What you should do
Quote all entries in full, exactly.

┏━━

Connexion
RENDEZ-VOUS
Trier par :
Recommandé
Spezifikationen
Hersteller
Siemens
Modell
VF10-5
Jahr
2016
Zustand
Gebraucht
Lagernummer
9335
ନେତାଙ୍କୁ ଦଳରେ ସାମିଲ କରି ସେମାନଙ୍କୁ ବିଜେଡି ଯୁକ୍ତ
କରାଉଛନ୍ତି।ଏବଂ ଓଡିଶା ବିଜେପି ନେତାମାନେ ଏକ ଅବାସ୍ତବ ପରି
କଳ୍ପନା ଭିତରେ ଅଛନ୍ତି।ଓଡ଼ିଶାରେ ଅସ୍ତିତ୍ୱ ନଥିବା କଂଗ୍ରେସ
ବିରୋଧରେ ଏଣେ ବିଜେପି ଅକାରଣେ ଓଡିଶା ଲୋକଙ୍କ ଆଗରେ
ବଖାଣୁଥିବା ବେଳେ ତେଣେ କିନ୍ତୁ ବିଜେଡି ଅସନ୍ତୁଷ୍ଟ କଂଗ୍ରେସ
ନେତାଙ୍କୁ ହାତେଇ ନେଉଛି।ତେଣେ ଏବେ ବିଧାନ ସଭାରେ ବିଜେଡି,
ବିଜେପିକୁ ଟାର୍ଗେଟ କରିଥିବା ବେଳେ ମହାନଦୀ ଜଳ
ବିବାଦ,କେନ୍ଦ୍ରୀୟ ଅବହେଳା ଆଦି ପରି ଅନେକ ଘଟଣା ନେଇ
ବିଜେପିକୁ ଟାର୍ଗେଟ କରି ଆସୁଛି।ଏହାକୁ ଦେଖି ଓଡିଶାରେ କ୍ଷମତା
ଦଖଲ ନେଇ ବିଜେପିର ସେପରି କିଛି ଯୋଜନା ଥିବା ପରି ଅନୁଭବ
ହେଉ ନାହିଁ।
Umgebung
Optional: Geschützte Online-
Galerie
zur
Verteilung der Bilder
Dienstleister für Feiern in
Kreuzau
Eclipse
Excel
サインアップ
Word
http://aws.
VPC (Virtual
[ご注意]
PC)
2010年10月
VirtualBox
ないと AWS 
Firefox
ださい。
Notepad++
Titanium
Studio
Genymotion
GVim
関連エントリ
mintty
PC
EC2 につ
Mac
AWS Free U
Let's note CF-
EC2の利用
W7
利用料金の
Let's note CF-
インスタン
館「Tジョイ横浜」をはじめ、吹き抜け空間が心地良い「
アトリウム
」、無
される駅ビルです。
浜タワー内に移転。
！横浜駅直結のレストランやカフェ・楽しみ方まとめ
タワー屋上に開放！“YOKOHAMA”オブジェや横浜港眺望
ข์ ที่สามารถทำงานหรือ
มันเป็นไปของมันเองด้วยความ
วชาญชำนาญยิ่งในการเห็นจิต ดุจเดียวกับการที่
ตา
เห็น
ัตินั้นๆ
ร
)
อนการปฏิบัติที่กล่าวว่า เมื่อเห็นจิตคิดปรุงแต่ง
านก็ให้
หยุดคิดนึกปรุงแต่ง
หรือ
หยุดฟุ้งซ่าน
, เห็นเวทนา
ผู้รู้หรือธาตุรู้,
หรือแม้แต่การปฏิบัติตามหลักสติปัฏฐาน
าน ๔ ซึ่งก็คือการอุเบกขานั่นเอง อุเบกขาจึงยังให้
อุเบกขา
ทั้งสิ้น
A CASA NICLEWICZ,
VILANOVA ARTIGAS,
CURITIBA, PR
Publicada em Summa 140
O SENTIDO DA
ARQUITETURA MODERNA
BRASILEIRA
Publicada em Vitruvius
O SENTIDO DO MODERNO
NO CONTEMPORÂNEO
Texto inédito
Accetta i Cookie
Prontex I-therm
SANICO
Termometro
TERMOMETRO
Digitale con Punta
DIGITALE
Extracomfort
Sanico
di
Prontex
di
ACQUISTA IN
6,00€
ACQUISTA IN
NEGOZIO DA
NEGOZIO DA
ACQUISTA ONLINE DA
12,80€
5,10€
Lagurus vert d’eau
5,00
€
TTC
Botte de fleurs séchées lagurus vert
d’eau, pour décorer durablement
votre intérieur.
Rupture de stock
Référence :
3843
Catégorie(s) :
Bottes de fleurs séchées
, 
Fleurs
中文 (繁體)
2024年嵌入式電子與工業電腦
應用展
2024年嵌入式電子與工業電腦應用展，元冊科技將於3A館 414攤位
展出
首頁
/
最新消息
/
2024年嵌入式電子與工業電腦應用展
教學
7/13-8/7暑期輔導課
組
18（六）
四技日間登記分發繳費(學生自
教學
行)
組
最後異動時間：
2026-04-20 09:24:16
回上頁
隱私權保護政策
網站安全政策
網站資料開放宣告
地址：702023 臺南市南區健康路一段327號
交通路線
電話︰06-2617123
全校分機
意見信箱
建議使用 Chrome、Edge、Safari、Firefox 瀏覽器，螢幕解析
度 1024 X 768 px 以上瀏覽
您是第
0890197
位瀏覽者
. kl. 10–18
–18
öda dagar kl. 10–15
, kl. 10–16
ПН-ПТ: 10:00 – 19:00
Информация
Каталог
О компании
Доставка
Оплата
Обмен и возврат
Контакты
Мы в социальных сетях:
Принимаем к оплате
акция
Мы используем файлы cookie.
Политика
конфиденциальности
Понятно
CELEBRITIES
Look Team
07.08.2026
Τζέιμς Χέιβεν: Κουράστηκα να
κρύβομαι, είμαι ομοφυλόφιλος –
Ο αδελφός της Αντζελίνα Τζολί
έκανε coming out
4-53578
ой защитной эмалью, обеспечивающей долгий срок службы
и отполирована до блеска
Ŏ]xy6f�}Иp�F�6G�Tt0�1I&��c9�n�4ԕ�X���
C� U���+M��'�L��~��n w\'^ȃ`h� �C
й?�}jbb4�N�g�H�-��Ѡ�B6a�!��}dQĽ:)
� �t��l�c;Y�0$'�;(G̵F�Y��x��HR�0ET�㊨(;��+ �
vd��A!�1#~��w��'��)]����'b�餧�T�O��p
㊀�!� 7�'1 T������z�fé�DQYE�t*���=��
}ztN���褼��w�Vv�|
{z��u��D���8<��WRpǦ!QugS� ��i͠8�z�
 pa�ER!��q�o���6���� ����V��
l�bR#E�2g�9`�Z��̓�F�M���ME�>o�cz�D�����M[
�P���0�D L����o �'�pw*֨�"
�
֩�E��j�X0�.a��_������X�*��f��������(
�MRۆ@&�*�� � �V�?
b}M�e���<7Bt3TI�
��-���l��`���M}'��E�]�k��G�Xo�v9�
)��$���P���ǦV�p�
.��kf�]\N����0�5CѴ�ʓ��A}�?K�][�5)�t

┗━━

Output of the task
Connexion
RENDEZ-VOUS
Trier par :
Recommandé
Spezifikationen
Hersteller
Siemens
Modell
VF10-5
Jahr
2016
Zustand
Gebraucht
Lagernummer
9335
ନେତାଙ୍କୁ ଦଳରେ ସାମିଲ କରି ସେମାନଙ୍କୁ ବିଜେଡି ଯୁକ୍ତ
କରାଉଛନ୍ତି।ଏବଂ ଓଡିଶା ବିଜେପି ନେତାମାନେ ଏକ ଅବାସ୍ତବ ପରି
କଳ୍ପନା ଭିତରେ ଅଛନ୍ତି।ଓଡ଼ିଶାରେ ଅସ୍ତିତ୍ୱ ନଥିବା କଂଗ୍ରେସ
ବିରୋଧରେ ଏଣେ ବିଜେପି ଅକାରଣେ ଓଡିଶା ଲୋକଙ୍କ ଆଗରେ
ବଖାଣୁଥିବା ବେଳେ ତେଣେ କିନ୍ତୁ ବିଜେଡି ଅସନ୍ତୁଷ୍ଟ କଂଗ୍ରେସ
ନେତାଙ୍କୁ ହାତେଇ ନେଉଛି।ତେଣେ ଏବେ ବିଧାନ ସଭାରେ ବିଜେଡି,
ବିଜେପିକୁ ଟାର୍ଗେଟ କରିଥିବା ବେଳେ ମହାନଦୀ ଜଳ
ବିବାଦ,କେନ୍ଦ୍ରୀୟ ଅବହେଳା ଆଦି ପରି ଅନେକ ଘଟଣା ନେଇ
ବିଜେପିକୁ ଟାର୍ଗେଟ କରି ଆସୁଛି।ଏହାକୁ ଦେଖି ଓଡିଶାରେ କ୍ଷମତା
ଦଖଲ ନେଇ ବିଜେପିର ସେପରି କିଛି ଯୋଜନା ଥିବା ପରି ଅନୁଭବ
ହେଉ ନାହିଁ।
Umgebung
Optional: Geschützte Online-
Galerie
zur
Verteilung der Bilder
Dienstleister für Feiern in
Kreuzau
Eclipse
Excel
サインアップ
Word
http://aws.
VPC (Virtual
[ご注意]
PC)
2010年10月
VirtualBox
ないと AWS 
Firefox
ださい。
Notepad++
Titanium
Studio
Genymotion
GVim
関連エントリ
mintty
PC
EC2 につ
Mac
AWS Free U
Let's note CF-
EC2の利用
W7
利用料金の
Let's note CF-
インスタン
館「Tジョイ横浜」をはじめ、吹き抜け空間が心地良い「
アトリウム
」、無
される駅ビルです。
浜タワー内に移転。
！横浜駅直結のレストランやカフェ・楽しみ方まとめ
タワー屋上に開放！“YOKOHAMA”オブジェや横浜港眺望
ข์ ที่สามารถทำงานหรือ
มันเป็นไปของมันเองด้วยความ
วชาญชำนาญยิ่งในการเห็นจิต ดุจเดียวกับการที่
ตา
เห็น
ัตินั้นๆ
ร
)
อนการปฏิบัติที่กล่าวว่า เมื่อเห็นจิตคิดปรุงแต่ง
านก็ให้
หยุดคิดนึกปรุงแต่ง
หรือ
หยุดฟุ้งซ่าน
, เห็นเวทนา
ผู้รู้หรือธาตุรู้,
หรือแม้แต่การปฏิบัติตามหลักสติปัฏฐาน
าน ๔ ซึ่งก็คือการอุเบกขานั่นเอง อุเบกขาจึงยังให้
อุเบกขา
ทั้งสิ้น
A CASA NICLEWICZ,
VILANOVA ARTIGAS,
CURITIBA, PR
Publicada em Summa 140
O SENTIDO DA
ARQUITETURA MODERNA
BRASILEIRA
Publicada em Vitruvius
O SENTIDO DO MODERNO
NO CONTEMPORÂNEO
Texto inédito
Accetta i Cookie
Prontex I-therm
SANICO
Termometro
TERMOMETRO
Digitale con Punta
DIGITALE
Extracomfort
Sanico
di
Prontex
di
ACQUISTA IN
6,00€
ACQUISTA IN
NEGOZIO DA
NEGOZIO DA
ACQUISTA ONLINE DA
12,80€
5,10€
Lagurus vert d’eau
5,00
€
TTC
Botte de fleurs séchées lagurus vert
d’eau, pour décorer durablement
votre intérieur.
Rupture de stock
Référence :
3843
Catégorie(s) :
Bottes de fleurs séchées
, 
Fleurs
中文 (繁體)
2024年嵌入式電子與工業電腦
應用展
2024年嵌入式電子與工業電腦應用展，元冊科技將於3A館 414攤位
展出
首頁
/
最新消息
/
2024年嵌入式電子與工業電腦應用展
教學
7/13-8/7暑期輔導課
組
18（六）
四技日間登記分發繳費(學生自
教學
行)
組
最後異動時間：
2026-04-20 09:24:16
回上頁
隱私權保護政策
網站安全政策
網站資料開放宣告
地址：702023 臺南市南區健康路一段327號
交通路線
電話︰06-2617123
全校分機
意見信箱
建議使用 Chrome、Edge、Safari、Firefox 瀏覽器，螢幕解析
度 1024 X 768 px 以上瀏覽
您是第
0890197
位瀏覽者
. kl. 10–18
–18
öda dagar kl. 10–15
, kl. 10–16
ПН-ПТ: 10:00 – 19:00
Информация
Каталог
О компании
Доставка
Оплата
Обмен и возврат
Контакты
Мы в социальных сетях:
Принимаем к оплате
акция
Мы используем файлы cookie.
Политика
конфиденциальности
Понятно
CELEBRITIES
Look Team
07.08.2026
Τζέιμς Χέιβεν: Κουράστηκα να
κρύβομαι, είμαι ομοφυλόφιλος –
Ο αδελφός της Αντζελίνα Τζολί
έκανε coming out
4-53578
ой защитной эмалью, обеспечивающей долгий срок службы
и отполирована до блеска
Ŏ]xy6f�}Иp�F�6G�Tt0�1I&��c9�n�4ԕ�X���
C� U���+M��'�L��~��n w\'^ȃ`h� �C
й?�}jbb4�N�g�H�-��Ѡ�B6a�!��}dQĽ:)
� �t��l�c;Y�0$'�;(G̵F�Y��x��HR�0ET�㊨(;��+ �
vd��A!�1#~��w��'��)]����'b�餧�T�O��p
㊀�!� 7�'1 T������z�fé�DQYE�t*���=��
}ztN���褼��w�Vv�|
{z��u��D���8<��WRpǦ!QugS� ��i͠8�z�
 pa�ER!��q�o���6���� ����V��
l�bR#E�2g�9`�Z��̓�F�M���ME�>o�cz�D�����M[
�P���0�D L����o �'�pw*֨�"
�
֩�E��j�X0�.a��_������X�*��f��������(
�MRۆ@&�*�� � �V�?
b}M�e���<7Bt3TI�
��-���l��`���M}'��E�]�k��G�Xo�v9�
)��$���P���ǦV�p�
.��kf�]\N����0�5CѴ�ʓ��A}�?K�][�5)�t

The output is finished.